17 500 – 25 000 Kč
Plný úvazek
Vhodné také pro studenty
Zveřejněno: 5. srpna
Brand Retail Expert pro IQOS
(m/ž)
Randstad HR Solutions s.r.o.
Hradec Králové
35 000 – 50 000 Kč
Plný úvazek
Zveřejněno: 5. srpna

*WHAT THIS TASK INVOLVES*:
Give back the whole listing, word for word.

*SOLUTION TO THE EXERCISE*:
17 500 – 25 000 Kč
Plný úvazek
Vhodné také pro studenty
Zveřejněno: 5. srpna
Brand Retail Expert pro IQOS
(m/ž)
Randstad HR Solutions s.r.o.
Hradec Králové
35 000 – 50 000 Kč
Plný úvazek
Zveřejněno: 5. srpna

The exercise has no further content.